Here’s the breakdown for the scientific notation problems and simplifications:

Write each number in scientific notation

7. 3340

• Move the decimal 3 places left: $3.34 \times 10^3$

8. 128

• Move the decimal 2 places left: $1.28 \times 10^2$

9. 3,000,000

• Move the decimal 6 places left: $3.0 \times 10^6$

10. 583,000,000

• Move the decimal 8 places left: $5.83 \times 10^8$

11. 0.0000000405

• Move the decimal 8 places right: $4.05 \times 10^{-8}$

12. 0.398

• Move the decimal 1 place right: $3.98 \times 10^{-1}$

Simplify and write each answer in scientific notation

13. $(6 \times 10^1)(9.4 \times 10^{-2})$

• Multiply coefficients: $6 \times 9.4 = 56.4$
• Combine powers of 10: $10^1 \times 10^{-2} = 10^{-1}$
• Final: $5.64 \times 10^0$ or $5.64$

14. $(7.6 \times 10^6)(9 \times 10^{-1})$

• Multiply coefficients: $7.6 \times 9 = 68.4$
• Combine powers of 10: $10^6 \times 10^{-1} = 10^5$
• Adjust: $68.4 = 6.84 \times 10^1$
• Final: $6.84 \times 10^6$

15. $(9.2 \times 10^{-1})(5 \times 10^6)$

• Multiply coefficients: $9.2 \times 5 = 46$
• Combine powers of 10: $10^{-1} \times 10^6 = 10^5$
• Adjust: $46 = 4.6 \times 10^1$
• Final: $4.6 \times 10^6$

16. $(6 \times 10^1)(9.6 \times 10^1)$

• Multiply coefficients: $6 \times 9.6 = 57.6$
• Combine powers of 10: $10^1 \times 10^1 = 10^2$
• Adjust: $57.6 = 5.76 \times 10^1$
• Final: $5.76 \times 10^3$

17. $(3 \times 10^5)(5.3 \times 10^{-6})$

• Multiply coefficients: $3 \times 5.3 = 15.9$
• Combine powers of 10: $10^5 \times 10^{-6} = 10^{-1}$
• Adjust: $15.9 = 1.59 \times 10^1$
• Final: $1.59 \times 10^0$ or $1.59$

18. $(8 \times 10^0)(5.4 \times 10^{-3})$

• Multiply coefficients: $8 \times 5.4 = 43.2$
• Combine powers of 10: $10^0 \times 10^{-3} = 10^{-3}$
• Adjust: $43.2 = 4.32 \times 10^1$
• Final: $4.32 \times 10^{-2}$

Need more details?

Would you like step-by-step solutions for any specific problem?

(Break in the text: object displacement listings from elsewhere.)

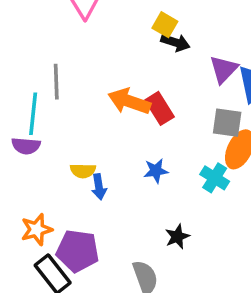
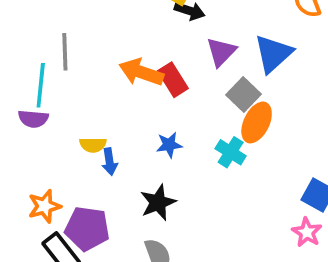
purple triangle: (224, 69) -> (221, 52), moved
gray square: (227, 123) -> (244, 95), turned 36
black star: (177, 237) -> (158, 202), moved, size x1.4

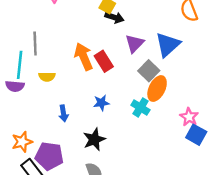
orange arrow: (141, 72) -> (84, 57), turned 48
yellow semicircle: (93, 145) -> (47, 77), moved
pink star: (307, 232) -> (189, 117), moved

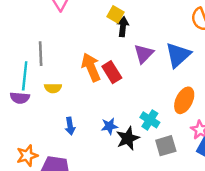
black arrow: (114, 17) -> (123, 27), turned -102
gray square: (149, 71) -> (166, 146), moved, turned 30
orange ellipse: (157, 89) -> (184, 100), moved
blue star: (101, 103) -> (109, 126), moved
black star: (94, 139) -> (128, 138), moved

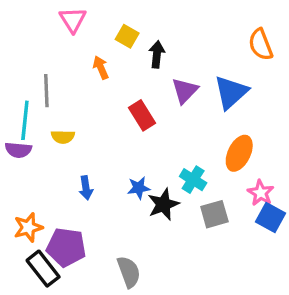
yellow square: (115, 14) -> (127, 36), moved
orange arrow: (91, 67) -> (101, 68), moved, size x0.6

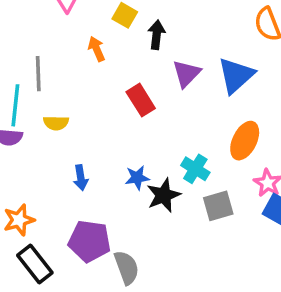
purple pentagon: (66, 247) -> (89, 241), moved

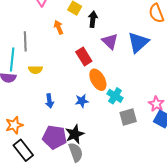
purple triangle: (186, 74) -> (110, 41), turned -30
orange ellipse: (245, 141) -> (98, 80), moved, turned -55
black star: (164, 195) -> (75, 134), moved

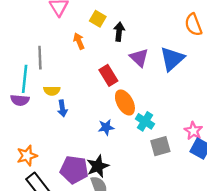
blue arrow: (50, 101) -> (62, 108), moved

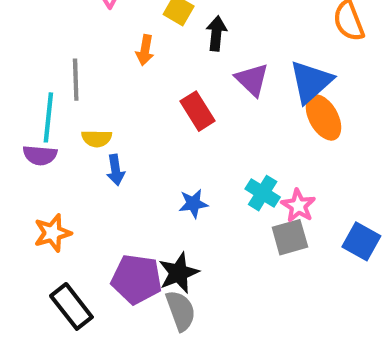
orange arrow: (79, 41) -> (145, 50), turned -147
orange ellipse: (125, 102) -> (324, 117), moved
pink star: (193, 131) -> (298, 206), moved
orange star: (27, 156) -> (53, 233), moved

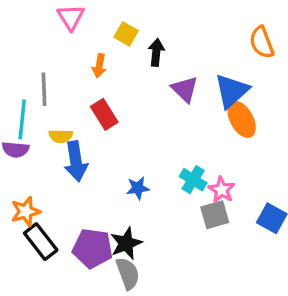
red rectangle: (197, 111) -> (104, 114), moved
blue arrow: (116, 170) -> (76, 161), size x1.6
black rectangle: (71, 306) -> (41, 242), moved

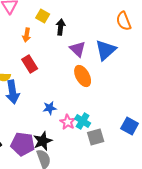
orange ellipse: (242, 119) -> (83, 76), moved
cyan cross: (193, 180) -> (83, 121), moved
pink star: (222, 190) -> (68, 122), moved
gray square: (215, 215) -> (96, 137), moved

Let me know!

Related Questions:

1. How do you convert large numbers into scientific notation?
2. What are the rules for multiplying powers of 10?
3. How do you simplify numbers that exceed $10$ after multiplication?
4. How can you convert decimals into scientific notation?
5. What’s the difference between positive and negative exponents in scientific notation?

Tip:

When multiplying numbers in scientific notation, first handle the coefficients (numbers) and then combine the powers of 10 by adding their exponents.